All current cases of sexual misconduct or domestic abuse allegations against London’s police officers are going to be examined following the murder of Sarah Everard.

Dame Cressida Dick commissioner for the force, announced on Friday that the investigation is being launched, adding that similar allegations made against officers and workers at the force over the last 10 years will also be reviewed.

Officers from the force’s Directorate of Professional Standards will analyse each of the cases internally and will underake a thorough check of the vetting history of the Met Police staff involved in the claims.

Dame Cressida told the PA news agency: “We’ll be reviewing them [the allegations] to make sure that the victim has been properly supported, and that the investigation is suitably thorough.

“We’ll also be going back to look at some of those [historic] investigations just to make sure that the processes that should have taken place have taken place and that we are taking the right management action after the case is closed.”

The force said in a statement the examination, which has been launched in addition to an independent review into the Met’s culture by Baroness Casey of Blackstock, was being held in the aftermath Ms Everard’s murder by former Metropolitan Police officer Wayne Couzens and other cases that have “undermined trust”.

 (PA Wire)
(PA Wire)

The announcement came as Dame Cressida undertook a walkabout in Battersea Park, south-west London, with two female officers on Friday afternoon.
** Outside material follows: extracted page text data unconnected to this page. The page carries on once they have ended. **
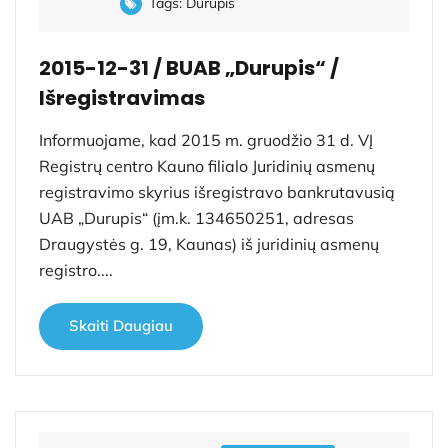
Tags:
Durupis
2015-12-31 / BUAB „Durupis“ /
Išregistravimas
Informuojame, kad 2015 m. gruodžio 31 d. VĮ
Registrų centro Kauno filialo Juridinių asmenų
registravimo skyrius išregistravo bankrutavusią
UAB „Durupis“ (įm.k. 134650251, adresas
Draugystės g. 19, Kaunas) iš juridinių asmenų
registro....
Skaiti Daugiau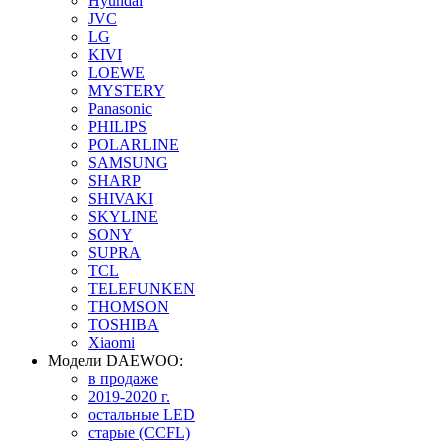
Hyundai
JVC
LG
KIVI
LOEWE
MYSTERY
Panasonic
PHILIPS
POLARLINE
SAMSUNG
SHARP
SHIVAKI
SKYLINE
SONY
SUPRA
TCL
TELEFUNKEN
THOMSON
TOSHIBA
Xiaomi
Модели DAEWOO:
в продаже
2019-2020 г.
остальные LED
старые (CCFL)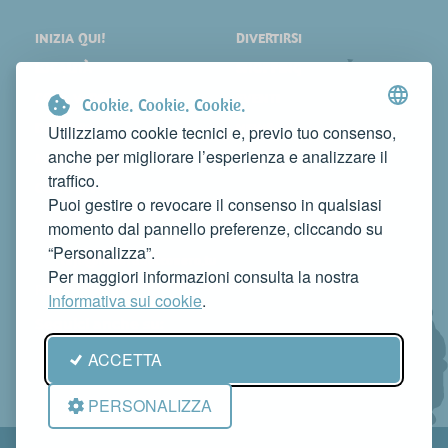
INIZIA QUI!
DIVERTIRSI
LOCALITÀ
SHOPPING
COSA VEDERE
EVENTI
Cookie. Cookie. Cookie.
DORMIRE
NEWS
Utilizziamo cookie tecnici e, previo tuo consenso,
anche per migliorare l’esperienza e analizzare il
MANGIARE
WEB TV
traffico.
CONTATTI
Puoi gestire o revocare il consenso in qualsiasi
FAI CONOSCERE LA TUA ATTIVITÀ
momento dal pannello preferenze, cliccando su
CONTATTACI PER PUBBLICARLA SU QUESTO SITO
“Personalizza”.
info@rivieradelconero.tv
Per maggiori informazioni consulta la nostra
Privacy Policy
Informativa sui cookie
.
Seguici anche su:
ACCETTA
PERSONALIZZA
She also addressed a report in The Times newspaper, which says Home Secretary Priti Patel has set her three key targets to meet in order to keep her job.

Dame Cressida told the PA news agency: “There were a number of things that the Home Secretary has discussed with me and I’ve discussed with her about how we can work most effectively together in the future, but we share the same priorities.”

She said conversations were also had in the run-up to her contract being extended with London Mayor Sadiq Khan adding the trio are all focused on “the same things”, including reducing violence in the capital and protecting violence against women and girls.

Asked again about the reports, Dame Cressida said the conversations she had with Ms Patel were “private” and she would not comment on them further.

A separate report in the Evening Standard said that Home Office figures showed 29.9 per cent of Met officers at the end of June were women, the lowest of any force in England and Wales other than the City of London Police.

 (PA Archive)
(PA Archive)

In response, Dame Cressida said she was “not content” with the figures and was “determined” to improve them, adding that research the force has found showed some women in some communities might be loathe to join the force due to major incidents with firearms and public order offences.

“This is something we’ve been working really hard at for many years,” she told PA. “We have many, many thousands (of female police officers) and they are thriving … we’ve got women in every single role at every rank.

“But I’ve set out that we should be 50/50 and I am not content. We have increased the percentages, quite considerably latterly, but we need to move further and faster.”

It was also announced on Friday that Baroness Casey of Blackstock will lead a review into the Met’s culture and standards in the wake of Ms Everard’s murder.

Dame Cressida announced the appointment after setting out the plans earlier this week for the “independent and far-reaching review” to also look at the force’s leadership, recruitment, vetting, training and communications.